Objectives of Government Budget:
Allocation Function of Government:
- Budget Government provides certain goods and services which cannot be provided by the market mechanism i.e. by exchange between individual consumers and producers.
- Examples of such goods are national defence, roads, government administration etc. which are referred to as public goods.
- The benefits of public goods are available to all and are not only restricted to one particular consumer. In case of private goods anyone who does not pay for the goods can be excluded from enjoying its benefits.
Redistribution Function of Government Budget:
- The total national income of the country goes to either the private sector, that is, firms and households (known as private income) or the government (known as public income).

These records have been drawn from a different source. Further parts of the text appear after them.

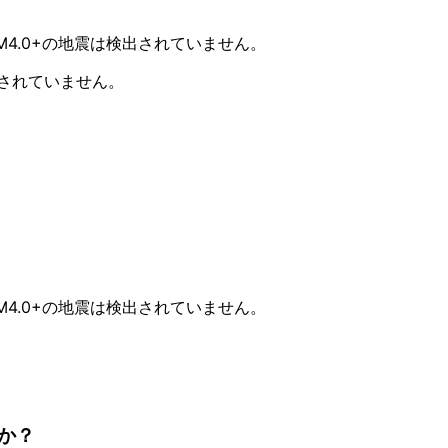
M4.0+の地震は検出されていません。
測されていません。
M4.0+の地震は検出されていません。
か？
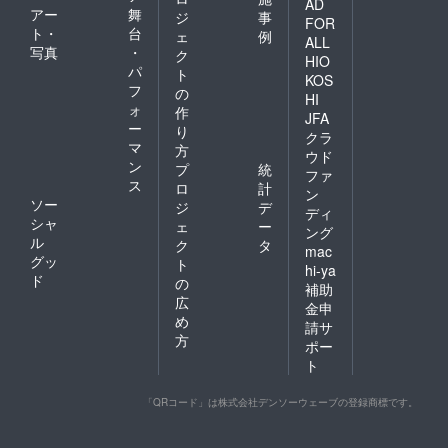
AD
アー
舞
ジ
事
FOR
ト・
台
ェ
例
ALL
写真
・
ク
HIO
パ
ト
KOS
フ
の
HI
ォ
作
JFA
ー
り
クラ
マ
方
ウド
ン
プ
統
ファ
ス
ロ
計
ン
ソー
ジ
デ
ディ
シャ
ェ
ー
ング
ル
ク
タ
mac
グッ
ト
hi-ya
ド
の
補助
広
金申
め
請サ
方
ポー
ト
「QRコード」は株式会社デンソーウェーブの登録商標です。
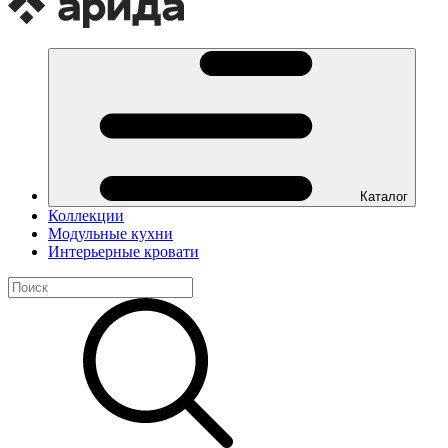
Каталог
Коллекции
Модульные кухни
Интерьерные кровати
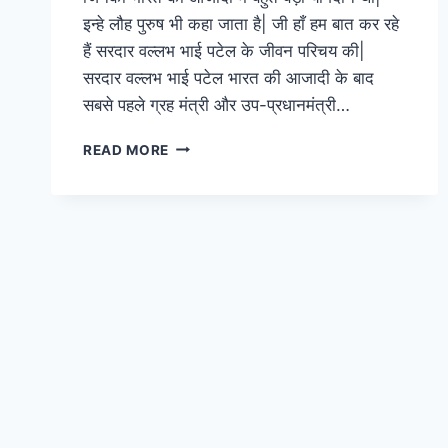
इन्हे लौह पुरुष भी कहा जाता है| जी हाँ हम बात कर रहे
हैं सरदार वल्लभ भाई पटेल के जीवन परिचय की|
सरदार वल्लभ भाई पटेल भारत की आजादी के बाद
सबसे पहले ग्रह मंत्री और उप-प्रधानमंत्री…
सरदार
READ MORE
वल्लभ
भाई
पटेल
पर
निबंध,
विचार
और
उनका
संपूर्ण
जीवन
परिचय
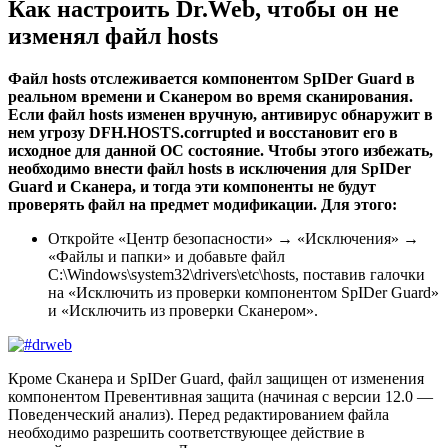
Как настроить Dr.Web, чтобы он не
изменял файл hosts
Файл hosts отслеживается компонентом SpIDer Guard в
реальном времени и Сканером во время сканирования.
Если файл hosts изменен вручную, антивирус обнаружит в
нем угрозу DFH.HOSTS.corrupted и восстановит его в
исходное для данной ОС состояние. Чтобы этого избежать,
необходимо внести файл hosts в исключения для SpIDer
Guard и Сканера, и тогда эти компоненты не будут
проверять файл на предмет модификации. Для этого:
Откройте «Центр безопасности» → «Исключения» →
«Файлы и папки» и добавьте файл
C:\Windows\system32\drivers\etc\hosts, поставив галочки
на «Исключить из проверки компонентом SpIDer Guard»
и «Исключить из проверки Сканером».
Кроме Сканера и SpIDer Guard, файл защищен от изменения
компонентом Превентивная защита (начиная с версии 12.0 —
Поведенческий анализ). Перед редактированием файла
необходимо разрешить соответствующее действие в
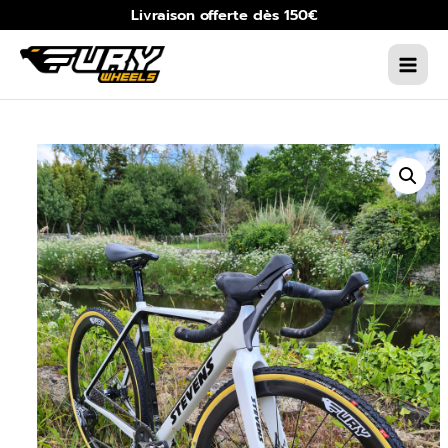
Aller
Livraison offerte dès 150€
au
contenu
MAIN
MEN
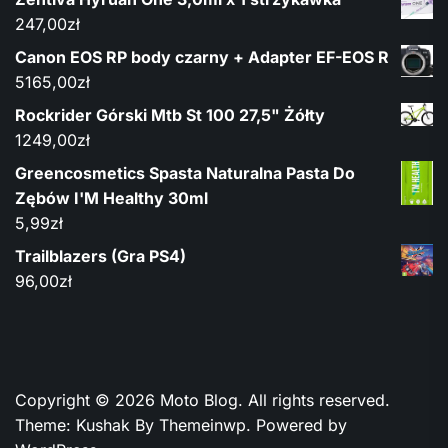
247,00
zł
Canon EOS RP body czarny + Adapter EF-EOS R
5165,00
zł
Rockrider Górski Mtb St 100 27,5" Żółty
1249,00
zł
Greencosmetics Spasta Naturalna Pasta Do
Zębów I'M Healthy 30ml
5,99
zł
Trailblazers (Gra PS4)
96,00
zł
Copyright © 2026
Moto Blog.
All rights reserved.
Theme: Kushak By
Themeinwp.
Powered by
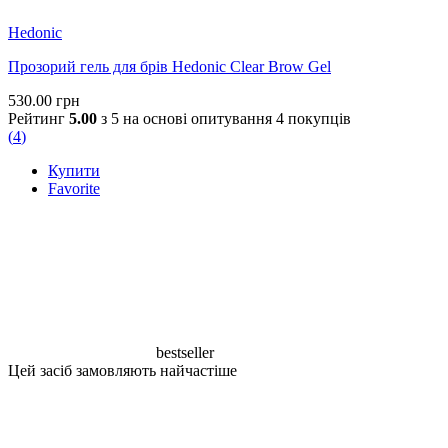
Hedonic
Прозорий гель для брів Hedonic Clear Brow Gel
530.00
грн
Рейтинг
5.00
з 5 на основі опитування
4
покупців
(
4
)
Купити
Favorite
bestseller
Цей засіб замовляють найчастіше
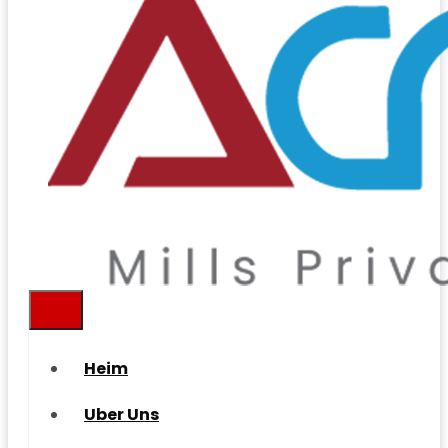
Heim
Uber Uns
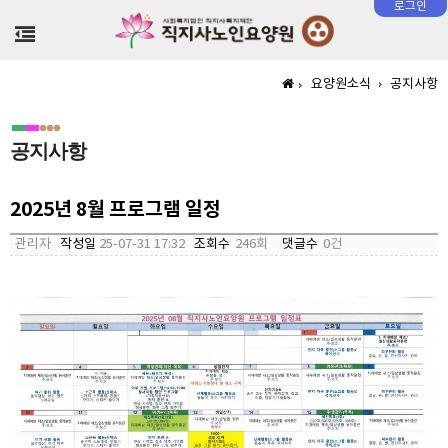
로그인
>
요양원소식
공지사항
공지사항
2025년 8월 프로그램 일정
관리자
작성일
25-07-31 17:32
조회수
246회
댓글수
0건
본문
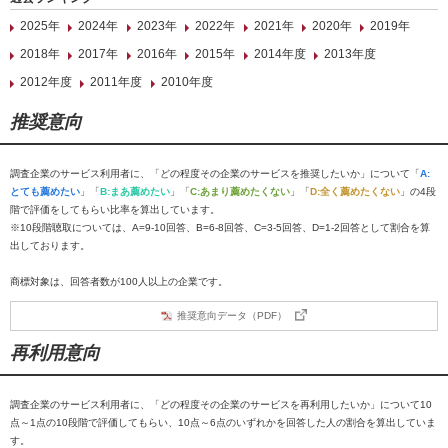
2025年
2024年
2023年
2022年
2021年
2020年
2019年
2018年
2017年
2016年
2015年
2014年度
2013年度
2012年度
2011年度
2010年度
推奨意向
調査企業のサービス利用者に、「どの程度その企業のサービスを推奨したいか」について「
A:
とても薦めたい
」「
B:まあ薦めたい
」「
C:あまり薦めたくない
」「
D:全く薦めたくない
」の4段
階で評価をしてもらい比率を算出しています。
※10段階聴取については、A=9-10回答、B=6-8回答、C=3-5回答、D=1-2回答として割合を算
出しております。
商標対象は、回答者数が100人以上の企業です。
推奨意向データ（PDF）
再利用意向
調査企業のサービス利用者に、「どの程度その企業のサービスを再利用したいか」について10
点～1点の10段階で評価してもらい、10点～6点のいずれかを回答した人の割合を算出していま
す。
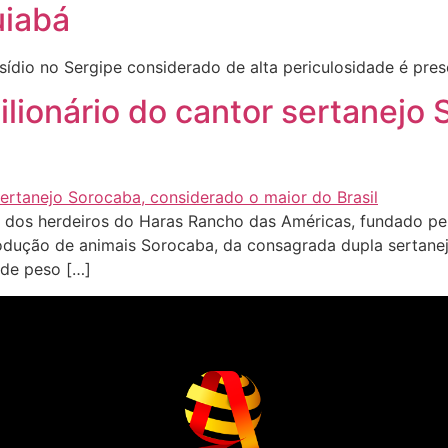
uiabá
ídio no Sergipe considerado de alta periculosidade é pres
ilionário do cantor sertanejo
os herdeiros do Haras Rancho das Américas, fundado pel
odução de animais Sorocaba, da consagrada dupla sertane
 de peso […]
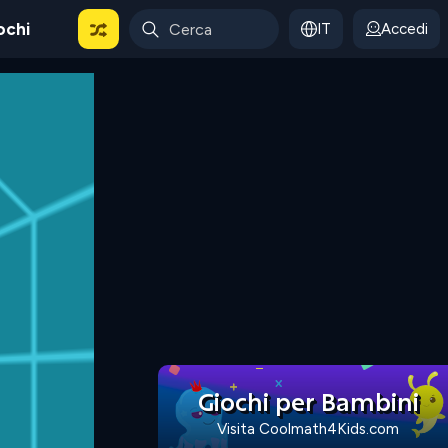
ochi
IT
Accedi
Giochi per Bambini
Visita Coolmath4Kids.com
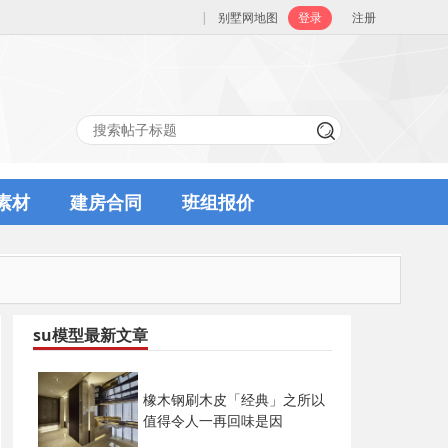
|
别墅网地图
登录
注册
素材
建房合同
班组报价
su模型最新文章
橡木钢刷木皮「经典」之所以
值得令人一再回味是因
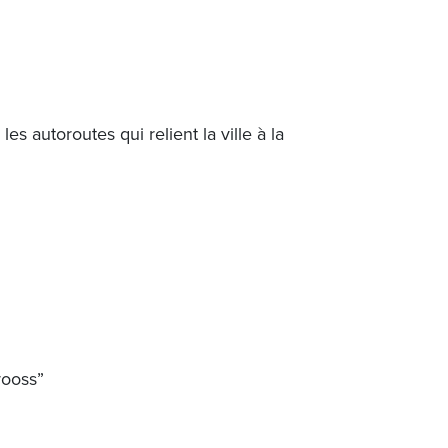
 autoroutes qui relient la ville à la
rooss”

- Out of private income, what finally reaches the households is known as personal income and the amount that can be spent is the personal disposable income.
- The government sector affects the personal disposable income of households by making transfers and collecting taxes.
- It is through this that the government can change the distribution of income and bring about a distribution that is considered ‘fair’ by society. This is the redistribution function.
Stabilisation Function of Government Budget:
- The government may need to correct fluctuations in income and employment.
- The government needs to intervene to raise the aggregate demand. There may be times when demand exceeds available output under conditions of high employment and thus may give rise to inflation.
- In such situations, restrictive conditions may be needed to reduce demand. The intervention of the government whether to expand demand or reduce it constitutes the stabilisation function.